While the sailing and scenery was epic, it was the cheerful, hard-working, humour of the group that made it an adventurous training expedition none of us will forget!

OCdt Beth Lambert

Reflective statement – OCdt Beth Lambert, Watch Leader reading Medicine

Having always had a taste for adventure, I knew that I would enjoy the expedition sailing back from Reykjavik (Iceland) to Scotland (Dunstaffnage). However, I soon discovered that it was not the stunning geographical landscape or the physical activity of sailing which made the trip so memorable, but the people.

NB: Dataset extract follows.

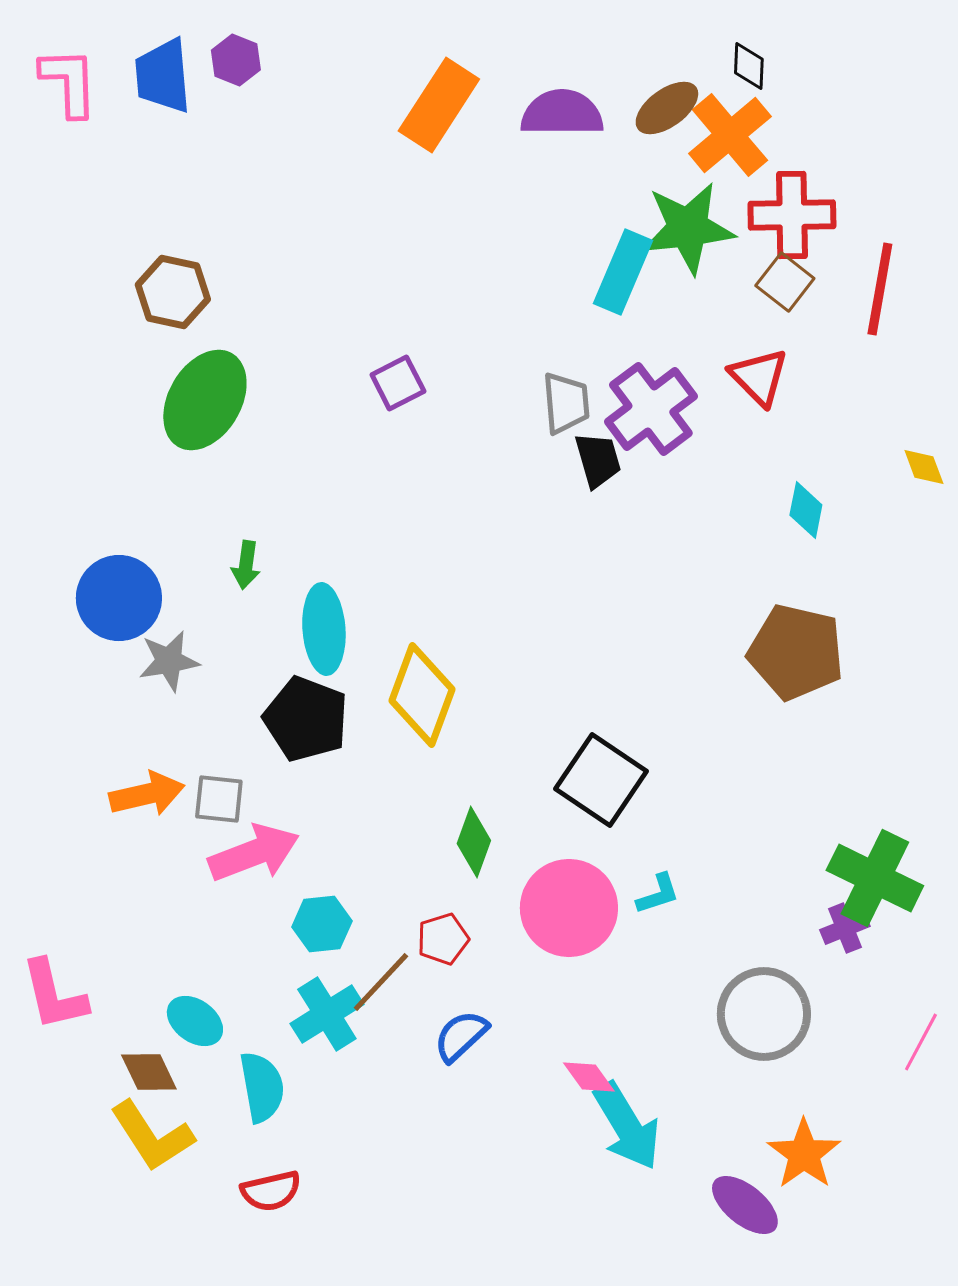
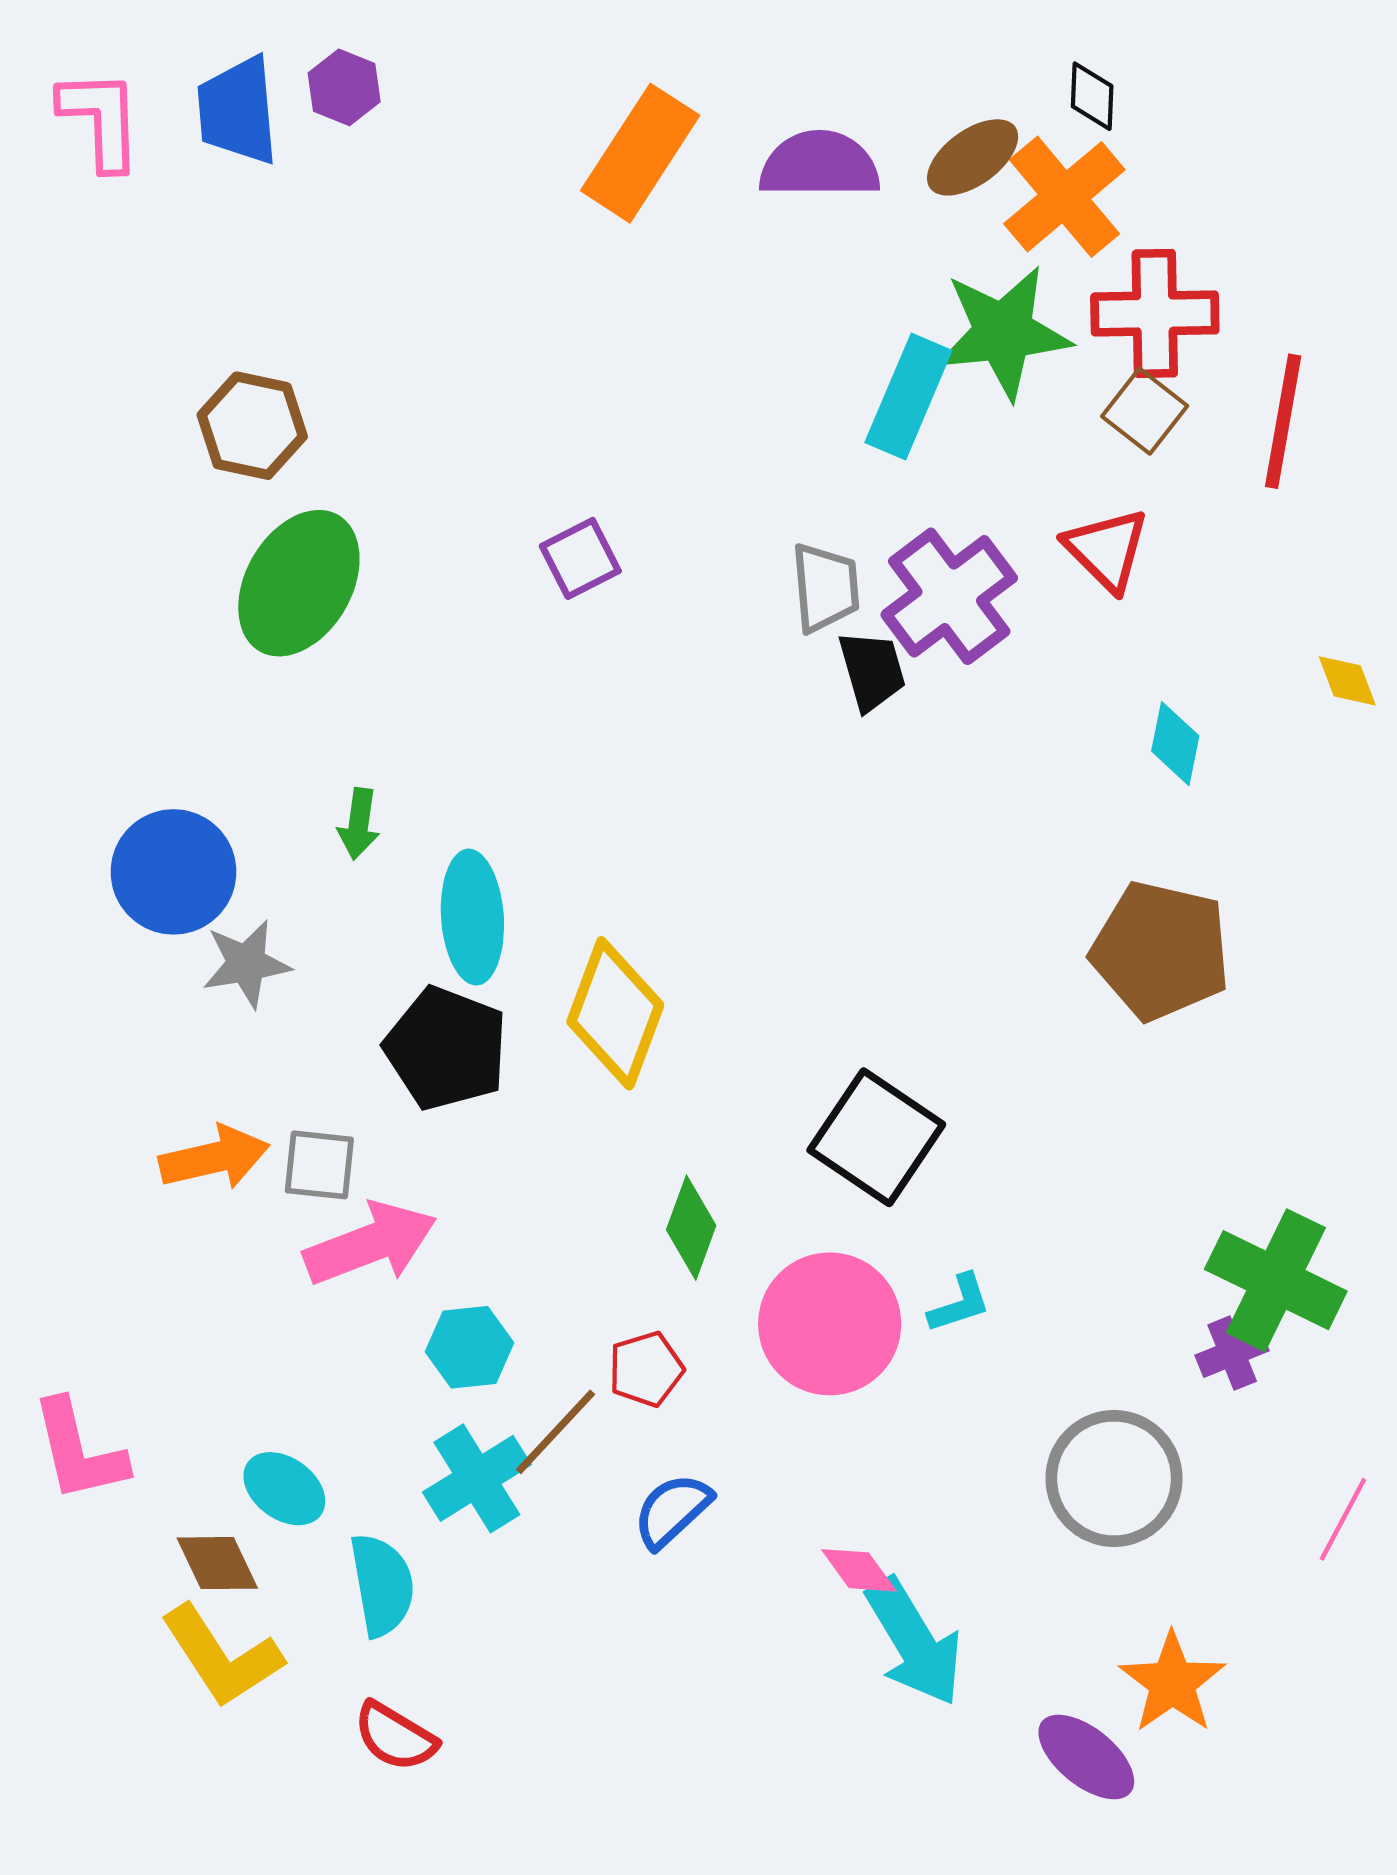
red semicircle: (271, 1191) -> (395, 1737), turned 44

All of us faced our own challenges throughout the week; both physical and mental. Some showed immense courage and selflessness as the pitching of the sea made their stomachs turn, and yet they still continued with the cleaning and cooking without complaint. Moreover, despite being on an enormous 72 ft’ boat, some of us were nervous about being cooped up on a boat with little time to ourselves. Others feared the space of the huge expanse of water stretching out in all directions, with no sign of land; particularly when threatening weather pulled in and the boat started heeling to alarming degrees. However, the simple organisation of the watches (groups of 4 we had been placed into to ensure the smooth running of the boat) meant there was ample time to sit quietly and enjoy the scenery, while also being kept busy by sail changes and daily chores to break up the day. We soon realized the great privilege of being isolated together in a confined space with no internet or distractions, having nothing to do but share each other’s company. Protective walls were broken down as we got to know each other well, making lifelong friends.

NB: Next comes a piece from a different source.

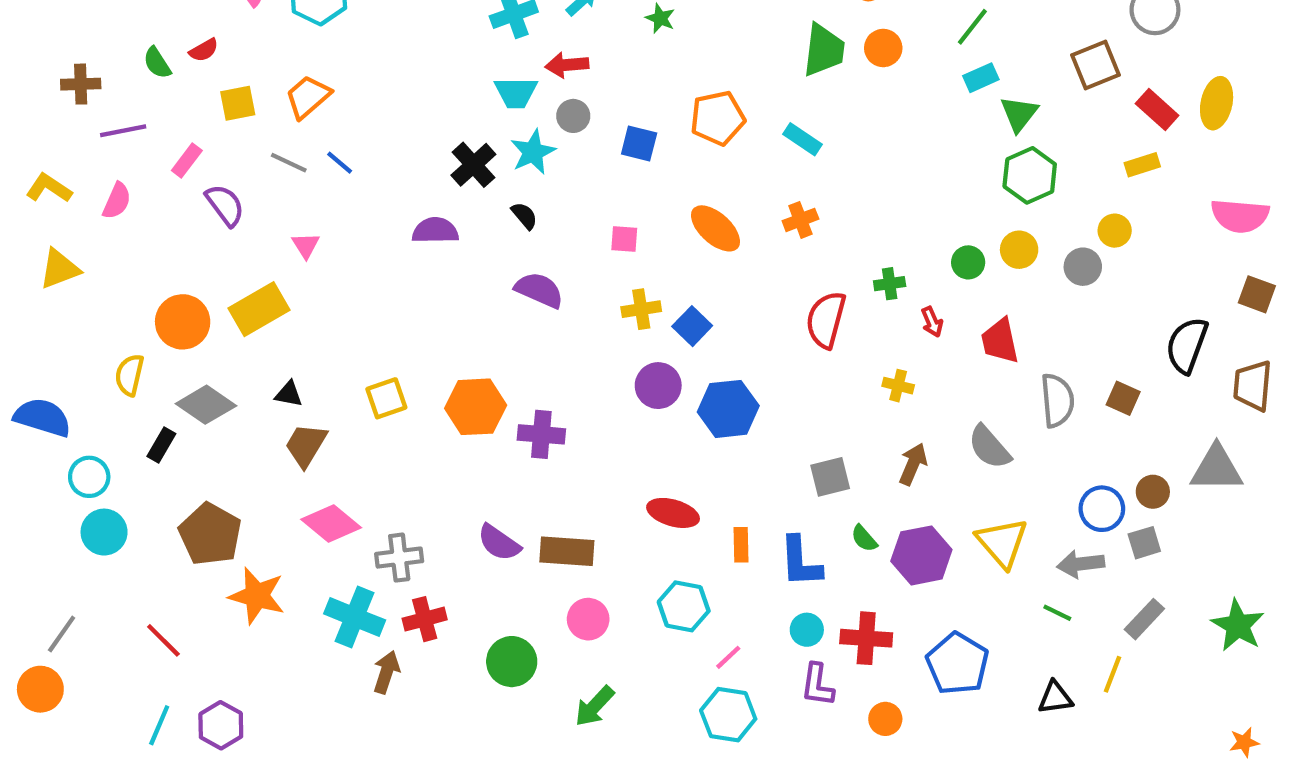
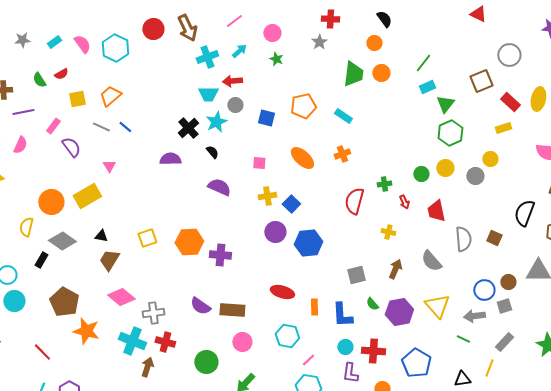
red cross: (425, 619) -> (165, 342), turned 30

There was a real sense of trust on board as people put others first and took responsibility for their tasks. As we neared the end of the expedition, an occasional sharp word would pass between the exhausted crews; however, I was impressed with the self-discipline and quick apologies that passed to maintain peace in the confined space. Although people had opposing beliefs and views, everyone respected each other, having the moral courage to speak out whenever anyone started speaking behind each other’s backs. People learnt to put aside their own desires, helping each other with their strengths and weaknesses, and maintaining patience and good humor in order to keep morale high.

Furthermore, I really enjoyed having the privilege to learn from the Skipper (Maj Terry Hackett). His absolute control and perception of anything that was about to go wrong, even when sleep-deprived, was inspiring. With a simple command word of ‘stop’, everyone would listen and obey. Throughout the week, despite being disorientated by the size of the vessel, us watch-leaders developed a similar assertiveness, maintaining discipline so that standards wouldn’t slip (especially when completing cleaning duties) and ensuring that orders were carried out promptly for safety. At first I found it difficult being a watch-leader, unaccustomed to being in a position of command over my peers; however, I soon realized that I needed to have authority and maintain control over my watch. I enjoyed patiently teaching my watch until they finally understood a skill or concept. It was a huge privilege to be looked up to for leadership, and to provide warmth and encouragement in order to improve confidence. It was equally as valuable learning how to have the humility to accept responsibility for our mistakes as a watch, and provide discipline accordingly so that we wouldn’t make the same mistakes again. After this exped, many of us feel more empowered to lead and have our voices heard; even in physically challenging conditions.

Overall, the success of the trip was due to the cheerful, hard-working, humour of the group, with everyone learning valuable skills, vital for many other aspects of their lives.